Но все это я зацепила самым краешком сознания, потому что с шаром как раз начало твориться что-то странное: он мелко задрожал, чуть сжался, а потом вдруг треснул надвое, как гнилая тыква и большая половина ухнула в бассейн, окатив меня брызгами. Оставшийся кусок вспыхнул ярче и задергался, будто вырваться хотел. Я опустила взгляд и невольно вздрогнула: темная, будто чем-то подкрашенная вода, теперь стала совершенно прозрачной и сквозь нее я видела грязноватое дно бассейна, немного песка на нем и мои собственные колени, облепленные мокрыми штанами.
Отпавшего куска шара в бассейне не было.
Вот тут-то я и сообразила: ломая корабль я сломала и шар. Выходит, чтобы уничтожить его совсем, надо разбить остатки корабля в щепки, чтоб и собирать было нечего. Если повезет, проклятый шар тоже рассыплется и все его пленники освободятся. Дело было за малым: найти, обо что можно как следует разбиться.
Сил в покалеченном шаре осталось всего ничего, и набрать высоту все никак не получалось. Иногда до днища доставало волной и тогда этот жалкий огрызок корабля взбрыкивал, будто пытаясь меня сбросить. Пришлось выбираться из бассейна и хвататься за что придется - тонуть мне уж точно никак нельзя.
В полулиге справа был небольшой каменистый остров. Я его, конечно, не видела, просто чувствовала, что он там и для моих целей вполне сгодился бы, да только поворачивать уже поздно. Проскочим. Да и пес с ним, все равно берег прямо по курсу. Только бы дотянуть.
Дотянули, да. И что толку?
Лишившись половины корпуса, дурацкая посудина стала неуправляемой и лучшее, на что я была способна с жалкими остатками шара - это кое-как держать направление и подталкивать, чтоб летел быстрее. Не удивительно, что мимо прибрежных скал я попросту промахнулась. Прилично так, шагов на двести. И вместо того, чтобы грохнуться о камни и разлететься в щепки, то, что осталось от корабря, чиркнуло брюхом по воде, накренилось, черпнуло носом, вылетело на берег и закувыркалось там, грохоча и подпрыгивая.
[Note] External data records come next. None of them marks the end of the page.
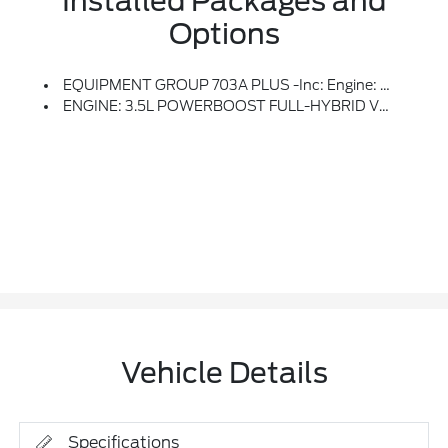
Installed Packages and
Options
EQUIPMENT GROUP 703A PLUS -inc: Engine: 3.5L PowerBoost Full-Hybrid V6, Pro Power Onboard 7.2KW And Removes 36 Gallon Fuel Tank, GVWR: 7,400 Lbs Payload Package, Electronic Locking W/3.73 Axle Ratio, Platinum Plus Interior Theme, Wheel Well Liner, Satin Single Exhaust, Transmission: Hybrid Electronic 10-Speed Automatic, Unique Quilted Floor Mats, Radio: B&O Unleashed Sound System By Bang & Olufsen, HD Radio And 14 Speakers Including Subwoofer, Tray Style Floor Liner, Platinum Plus Exterior Theme, Twin Panel Moonroof, Continuously Controlled Damping, Wheels: 22 Premium Painted W/Chrome Inserts, Tires: 22, Platinum VIN Badge On Console, Platinum Hood Lettering, Heads-Up Display, Leather-Wrapped Instrument Panel
ENGINE: 3.5L POWERBOOST FULL-HYBRID V6 -inc: Pro Power Onboard 7.2KW And Removes 36 Gallon Fuel Tank, GVWR: 7,400 Lbs Payload Package, Electronic Locking W/3.73 Axle Ratio
Vehicle Details
Specifications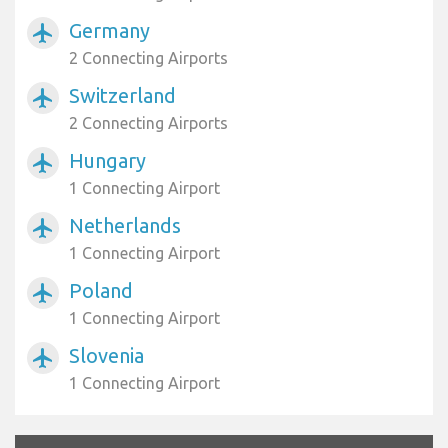
Germany
airplanemode_active
2 Connecting Airports
Switzerland
airplanemode_active
2 Connecting Airports
Hungary
airplanemode_active
1 Connecting Airport
Netherlands
airplanemode_active
1 Connecting Airport
Poland
airplanemode_active
1 Connecting Airport
Slovenia
airplanemode_active
1 Connecting Airport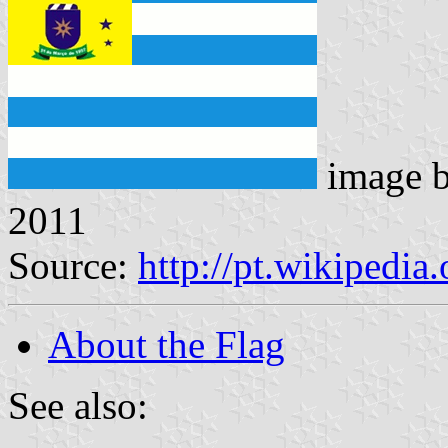
image 
2011
Source:
http://pt.wikipedi
About the Flag
See also: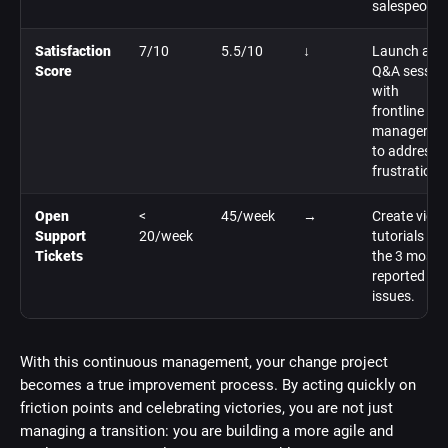
salespeople
Satisfaction
7/10
5.5/10
↓
Launch a
Score
Q&A sessio
with
frontline
managers
to address
frustrations
Open
<
45/week
→
Create vide
Support
20/week
tutorials on
Tickets
the 3 most
reported
issues.
With this continuous management, your change project
becomes a true improvement process. By acting quickly on
friction points and celebrating victories, you are not just
managing a transition: you are building a more agile and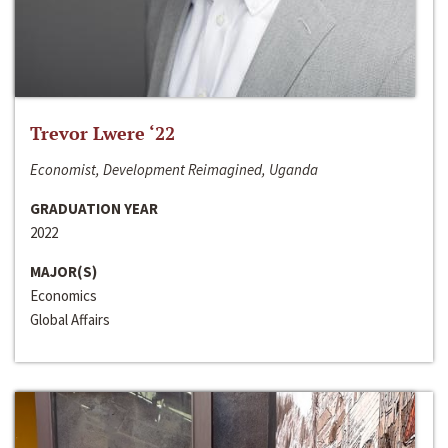
Trevor Lwere ‘22
Economist, Development Reimagined, Uganda
GRADUATION YEAR
2022
MAJOR(S)
Economics
Global Affairs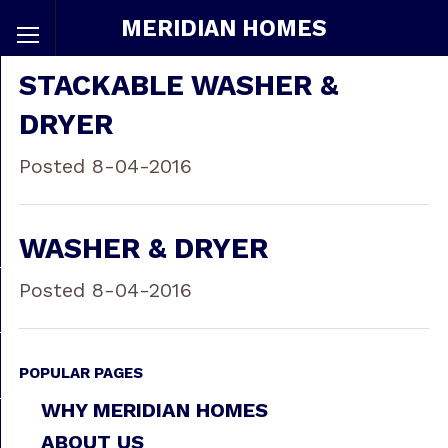
MERIDIAN HOMES
STACKABLE WASHER &
DRYER
Posted 8-04-2016
WASHER & DRYER
Posted 8-04-2016
POPULAR PAGES
WHY MERIDIAN HOMES
ABOUT US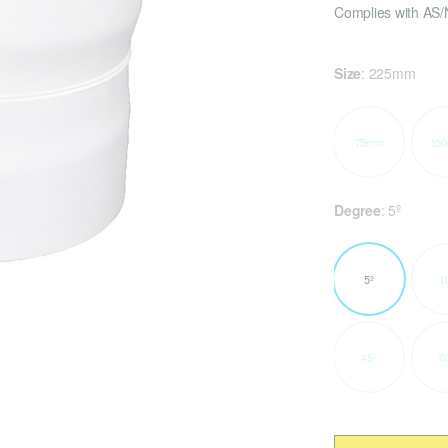
Complies with AS/
Size
:
225mm
75mm
15
Degree
:
5º
5º
1
45º
6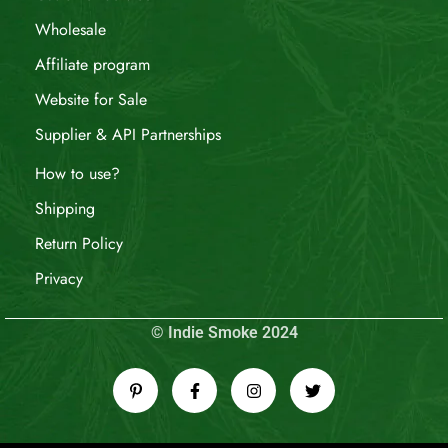
Wholesale
Affiliate program
Website for Sale
Supplier & API Partnerships
How to use?
Shipping
Return Policy
Privacy
© Indie Smoke 2024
А я только и могла, что ворочаться в полосе прибоя, куда меня выбросило, глотать грязную пену и цепляться одной рукой за песок, чтобы не смыло обратно в море. В другой все так же светился кусок проклятого шара. Совсем маленький, но и такого хватит, чтобы мучить меня пес знает сколько лет, пока обезображенные останки корабля не истлеют и на рассыплются сами собой.
Темно было, как в погребе, но мне не надо было видеть то, что осталось от корабля. Я все еще его чувствовала. Так же, как собственную руку, или ногу. Или этот вот кусок шара. Да, и вот же еще дурацкая шутка моей дурацкой судьбы: уцелела-то как раз та самая комнатушка с крючьми в потолке, где держали Ингвара. Это что же получается, если бы мой план с самого начала не полетел ко всем упырям, он бы сейчас...
Стоп.
Некогда сырость разводить. Пока я все еще способна связно думать, но это ненадолго. И лучше бы мне успеть что-нибудь сделать с остатками корабля, чтоб их подняло да хлопнуло.
Стоп. Подняло... да хлопнуло? А что, может сработать.
Остатки своих собственных сил я истратила на то, чтобы отползти подальше от моря, но оно того стоило. Как-то, знаете ли, проще сосредоточится, если тебя волнами не захлестывает и соленая пена в нос не лезет. Потом я стиснула в кулаке маленький светящийся обломок, и потянула последний кусок корабля вверх.
Он дернулся и заскрипел, но с места не сдвинулся. Видно, успел увязнуть в мокром песке. Слишком мало осталось от проклятого шара, жалкие крохи той силы, что недавно огромный корабль сломала, как сухую ветку. Даже лодку не поднять, не то, что целую комнату.
Хэй, а как насчет меня? Во мне ведь тоже должно быть это самое, ради чего лысые уроды людей в шары сажают.
Да, вот но, прямо здесь, бери - не хочу.
И я взяла.
Чувство было такое, будто сама себе кишки выпустила. Зато остатки корабля взлетели, как будто ими из катапульты выстрелили. Часть меня летела вместе с ними, все выше и выше, сквозь низкие тучи, до самых звезд. Вместе с ними падала, свистя и завывая, разлеталась обломками досок и угасала в холодном, мокром песке. И на моей ладони тоже был песок - все, что осталось от проклятого шара.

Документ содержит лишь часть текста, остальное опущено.